The current drugs crisis rocking the NRL and the Gold Coast Titans has captivated the sporting public like nothing before. The salacious scandal of illicit drugs, elite football players and alleged connections to bikie gangs on the glitter strip of the Gold Coast makes the ‘blackest day in Australian sport’ seem a distant memory at this point in time.
From a legal perspective, the situation has created a set of circumstances that are proving to be very difficult and challenging for sports administrators and the authorities alike. A number of the highest profile players from the Gold Coast Titans have been charged with offences in relation to possession and supply of illicit substances. The players charged are scheduled to appear in court at different stages over the next few weeks.
Prior to this though, it is being reported that a number of those players have met with Queensland’s Crime and Corruption Commission investigators and have had face-to-face meetings. The CCC has extraordinary powers and is able to collect information from phone and financial records as well as conduct coercive hearings.

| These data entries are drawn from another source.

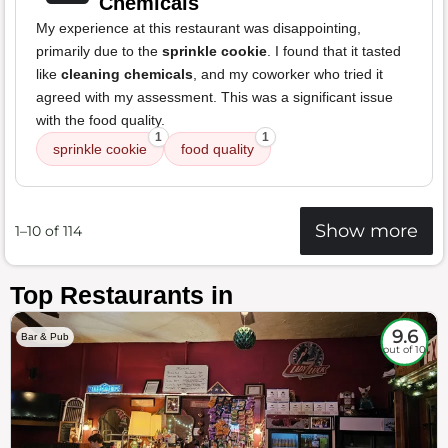
Chemicals
My experience at this restaurant was disappointing,
primarily due to the
sprinkle cookie
. I found that it tasted
like
cleaning chemicals
, and my coworker who tried it
agreed with my assessment. This was a significant issue
with the food quality.
1
1
sprinkle cookie
food quality
Show more
1–10 of 114
Top Restaurants in
9.6
Bar & Pub
out of 10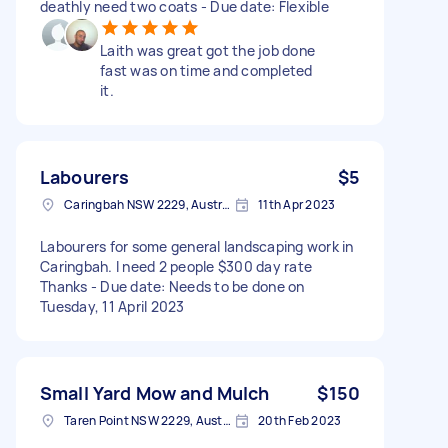
deathly need two coats - Due date: Flexible
Laith was great got the job done
fast was on time and completed
it.
Labourers
$5
Caringbah NSW 2229, Australia
11th Apr 2023
Labourers for some general landscaping work in
Caringbah. I need 2 people $300 day rate
Thanks - Due date: Needs to be done on
Tuesday, 11 April 2023
Small Yard Mow and Mulch
$150
Taren Point NSW 2229, Australia
20th Feb 2023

However, the Gold Coast Titans club at the centre of this unfolding scandal has acted already and has stood down the players from active duty. Reports during the week suggested the players were considering legal action against their employer for the stance taken to stand the players down indefinitely. Have the Titans acted appropriately as the employer in taking this action? Are not the players entitled to a presumption of innocence?
The action that the Titans have taken is contractual and is quite separate from the criminal process that is underway. The players agree under the NRL Playing Contract to be bound by and comply with the NRL Code of Conduct and Anti-Doping Rules. Even at this stage, the club has acted with the NRL to stand the players down in accordance with the contract.
If more evidence is produced in respect of behavioural misconduct and it is viewed to be a serious breach of the contract, the Titans could further sanction a player and even terminate employment if required. Importantly, this course of action would be distinctive and separate from the action other authorities are conducting.
In addition, the sleeping giant waiting patiently in the background is the World Anti-Doping Agency (WADA). If the players are convicted of the criminal offences that they have been charged with, it will be an easy case for WADA to make out that they have breached Article 2.7 of the World Anti-Doping Code (WADC) and the consequences are enormous – a minimum sanction of four years.
It is likely that the careers of several of the charged players would be over. Whilst any action from WADA (or ASADA) is not unconnected, it is important to note that it is still a distinct jurisdiction and any investigation or disciplinary process would be conducted separately from the current processes underway.
As a final observation, the NRL has one of the most comprehensive player education programs to help combat illicit drug use in professional sport. It is becoming more and more difficult for players to shirk their responsibilities to their employers (the clubs) and the game itself. If they do choose to do so, the penalties will hurt.
Tim Fuller (pictured) is an associate at McInnes Wilson Lawyers.